I don't think that it 's a good idea to have a List which contains a million entries. I don't think that the List class was designed for that purpose. :)
Isn't it possible to save those millon entities into a RDBMS for instance, and perform queries on that database ?
If it is not possible, then I would use a Dictionary anyway.
I think I have the answer! Yes, it's true that Contains() on a list (array) is O(n), but if the array is short and you are using value types, it still should be quite fast. But using the CLR Profiler [free download from Microsoft], I discovered that Contains() is boxing values in order to compare them, which requires heap allocation, which is VERY expensive (slow). [Note: This is .Net 2.0; other .Net versions not tested.]
Here's the full story and solution. We have an enumeration called "VI" and made a class called "ValueIdList" which is an abstract type for a list (array) of VI objects. The original implementation was in the ancient .Net 1.1 days, and it used an encapsulated ArrayList. We discovered recently in http://blogs.msdn.com/b/joshwil/archive/2004/04/13/112598.aspx that a generic list (List<VI>) performs much better than ArrayList on value types (like our enum VI) because the values don't have to be boxed. It's true and it worked... almost.

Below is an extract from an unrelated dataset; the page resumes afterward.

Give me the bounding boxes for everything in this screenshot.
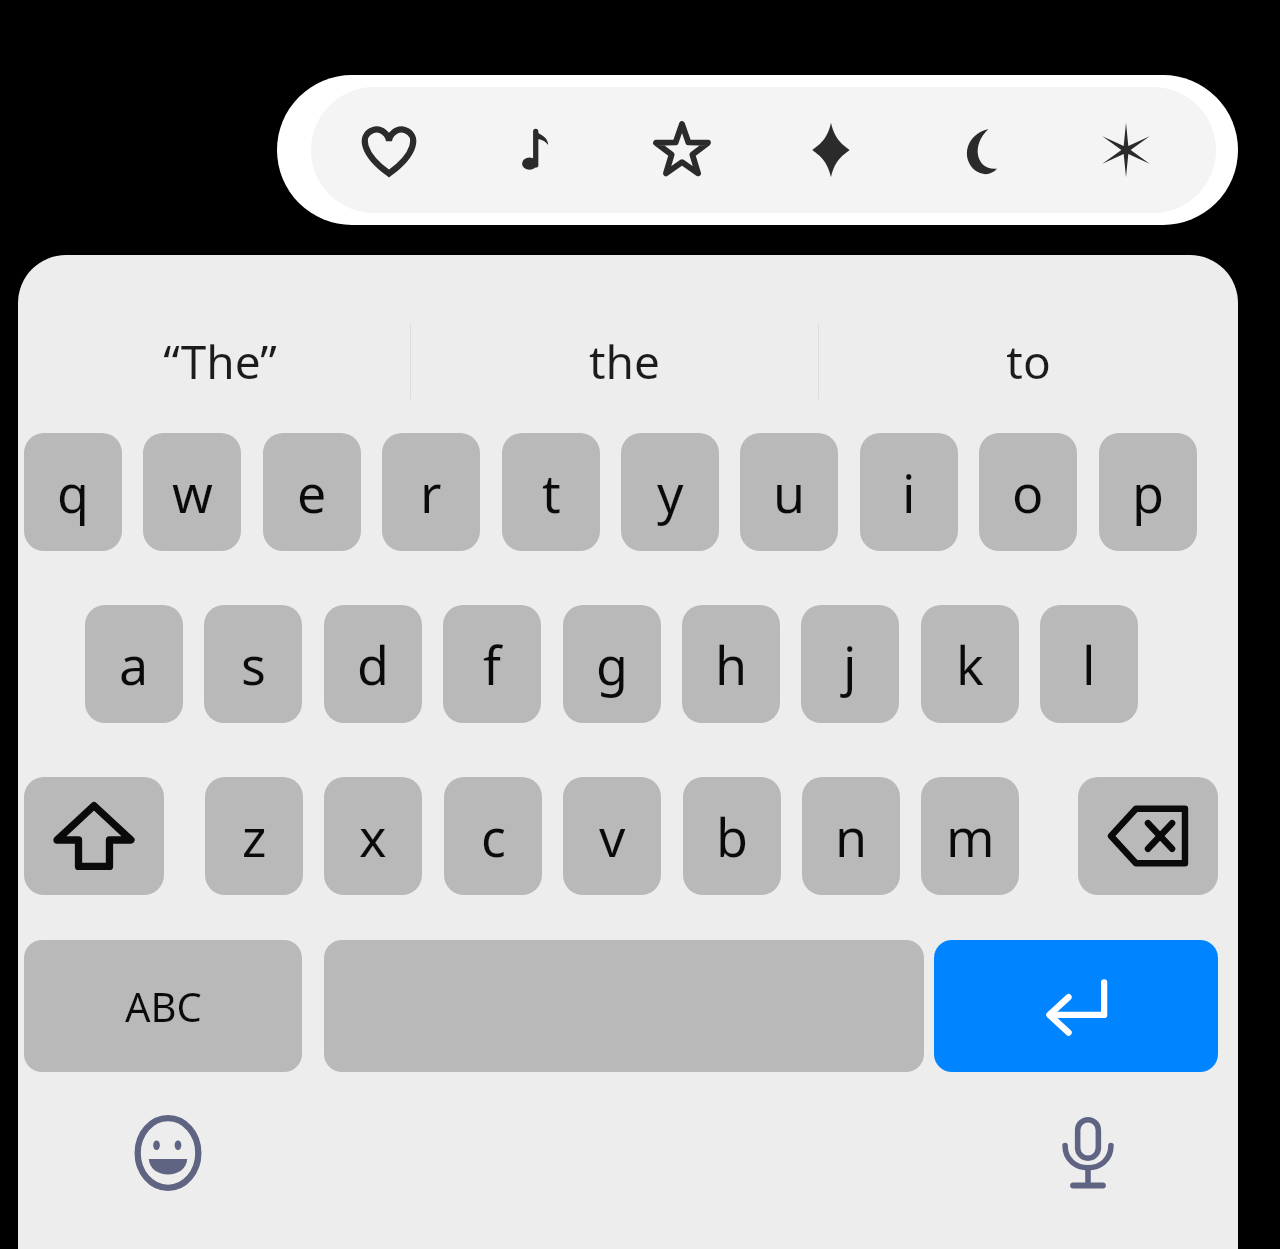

The CLR Profiler revealed a surprise. Here's a portion of the Allocation Graph:
- ValueIdList::Contains bool(VI) 5.5MB (34.81%)

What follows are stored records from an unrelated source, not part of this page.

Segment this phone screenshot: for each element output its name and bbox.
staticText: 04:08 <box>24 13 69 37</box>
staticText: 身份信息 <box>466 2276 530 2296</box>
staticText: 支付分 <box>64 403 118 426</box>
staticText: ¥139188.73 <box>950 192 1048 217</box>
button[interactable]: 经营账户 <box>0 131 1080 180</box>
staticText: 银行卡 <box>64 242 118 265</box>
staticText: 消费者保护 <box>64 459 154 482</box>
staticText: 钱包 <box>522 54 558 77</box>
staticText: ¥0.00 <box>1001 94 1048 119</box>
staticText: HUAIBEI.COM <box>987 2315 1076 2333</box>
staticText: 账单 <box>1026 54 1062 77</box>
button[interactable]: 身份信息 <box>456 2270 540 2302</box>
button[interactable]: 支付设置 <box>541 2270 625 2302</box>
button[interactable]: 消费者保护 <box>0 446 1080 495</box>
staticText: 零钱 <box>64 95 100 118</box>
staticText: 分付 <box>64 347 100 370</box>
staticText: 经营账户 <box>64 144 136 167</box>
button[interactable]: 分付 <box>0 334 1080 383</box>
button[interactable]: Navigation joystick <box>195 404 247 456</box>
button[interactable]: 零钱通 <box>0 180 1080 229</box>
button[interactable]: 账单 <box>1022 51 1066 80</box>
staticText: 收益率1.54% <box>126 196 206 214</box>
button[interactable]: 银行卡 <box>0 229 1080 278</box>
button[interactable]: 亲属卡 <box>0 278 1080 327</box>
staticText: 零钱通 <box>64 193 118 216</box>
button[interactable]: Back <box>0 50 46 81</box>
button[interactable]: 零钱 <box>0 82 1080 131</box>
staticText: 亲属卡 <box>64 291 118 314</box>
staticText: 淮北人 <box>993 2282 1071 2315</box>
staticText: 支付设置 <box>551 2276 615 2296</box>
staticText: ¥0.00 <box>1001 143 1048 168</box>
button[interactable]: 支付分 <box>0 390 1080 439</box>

- Generic.List::Contains bool(<UNKNOWN>) 5.5MB (34.81%)
- Generic.ObjectEqualityComparer<T>::Equals bool (<UNKNOWN> <UNKNOWN>) 5.5MB (34.88%)

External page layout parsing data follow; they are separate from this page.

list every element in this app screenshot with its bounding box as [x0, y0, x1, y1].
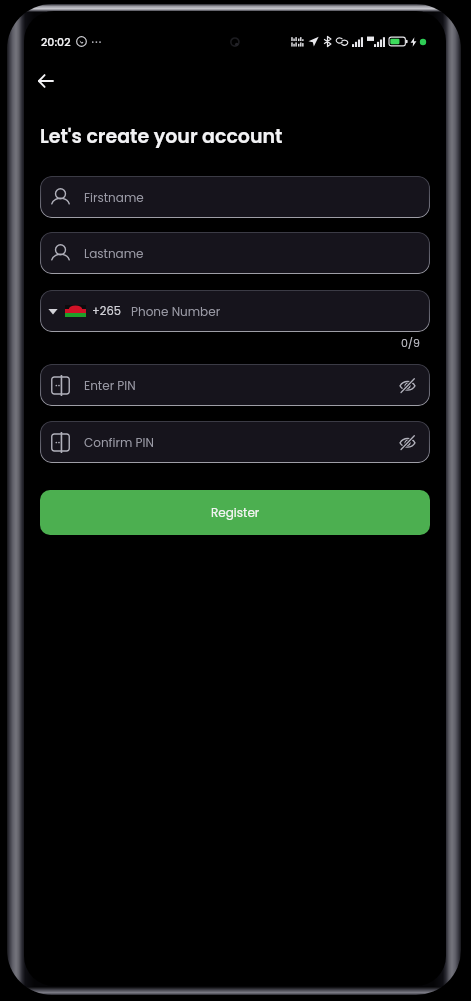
staticText: Register [211, 504, 260, 521]
staticText: Lastname [84, 245, 144, 262]
button[interactable]: Back [24, 59, 67, 103]
staticText: Enter PIN [84, 377, 136, 394]
staticText: 0/9 [24, 335, 420, 350]
button[interactable]: Enter PIN [40, 364, 430, 406]
button[interactable]: Lastname [40, 232, 430, 274]
staticText: 20:02 [41, 34, 71, 49]
button[interactable]: Register [40, 490, 430, 535]
button[interactable]: Firstname [40, 176, 430, 218]
staticText: Phone Number [131, 303, 221, 320]
staticText: Confirm PIN [84, 434, 154, 451]
button[interactable]: Show PIN [392, 370, 422, 400]
staticText: Let's create your account [40, 123, 283, 150]
button[interactable]: Confirm PIN [40, 421, 430, 463]
staticText: Firstname [84, 189, 144, 206]
staticText: +265 [92, 303, 121, 319]
button[interactable]: Show PIN [392, 427, 422, 457]
button[interactable]: +265 [40, 290, 430, 332]
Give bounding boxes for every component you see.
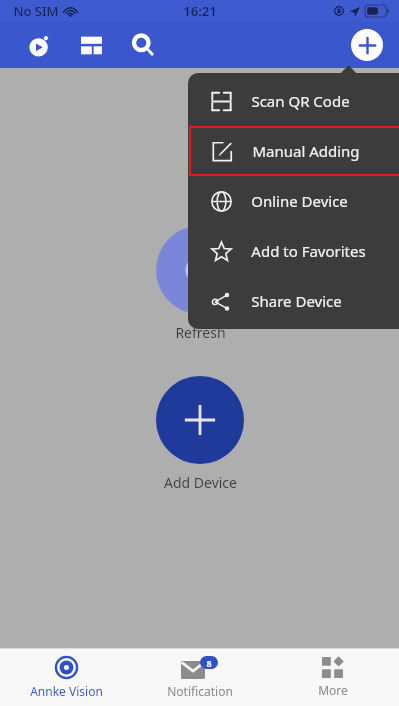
staticText: 16:21 [183,2,217,20]
button[interactable]: Add to Favorites [188,226,399,276]
staticText: Notification [167,683,233,699]
button[interactable]: 8 [133,649,266,706]
button[interactable]: Scan QR Code [188,76,399,126]
staticText: No SIM [13,2,59,20]
staticText: Manual Adding [252,141,360,161]
staticText: Add to Favorites [251,241,366,261]
button[interactable]: Search [126,28,160,62]
staticText: Add Device [164,473,237,492]
staticText: Online Device [251,191,348,211]
button[interactable]: Live view [22,28,56,62]
button[interactable]: More [266,649,399,706]
button[interactable]: Add [351,29,383,61]
button[interactable]: Annke Vision [0,649,133,706]
staticText: Annke Vision [30,683,103,699]
staticText: Refresh [175,323,226,342]
button[interactable]: Refresh [156,226,244,342]
button[interactable]: Layout [74,28,108,62]
button[interactable]: Share Device [188,276,399,326]
staticText: More [318,682,348,698]
button[interactable]: Online Device [188,176,399,226]
staticText: 8 [206,657,212,669]
button[interactable]: Add Device [156,376,244,492]
staticText: Share Device [251,291,342,311]
button[interactable]: Manual Adding [189,126,399,176]
staticText: Scan QR Code [251,91,350,111]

- Values.VI 7.7MB (49.03%)
As you can see, Contains() surprisingly calls Generic.ObjectEqualityComparer.Equals(), which apparently requires the boxing of a VI value, which requires expensive heap allocation. It's odd that Microsoft would eliminate boxing on the list, only to require it again for a simple operation such as this.
Our solution was to re-write the Contains() implementation, which in our case was easy to do since we were already encapsulating the generic list object (_items). Here's the simple code:
public bool Contains(VI id)
{
return IndexOf(id) >= 0;
}
public int IndexOf(VI id)
{
int i, count;
count = _items.Count;
for (i = 0; i < count; i++)
if (_items[i] == id)
return i;
return -1;
}
public bool Remove(VI id)
{
int i;
i = IndexOf(id);
if (i < 0)
return false;
_items.RemoveAt(i);
return true;
}
The comparison of VI values is now being done in our own version of IndexOf() which requires no boxing, and it's very fast. Our particular program sped up by 20% after this simple re-write. O(n)... no problem! Just avoid the wasted memory usage!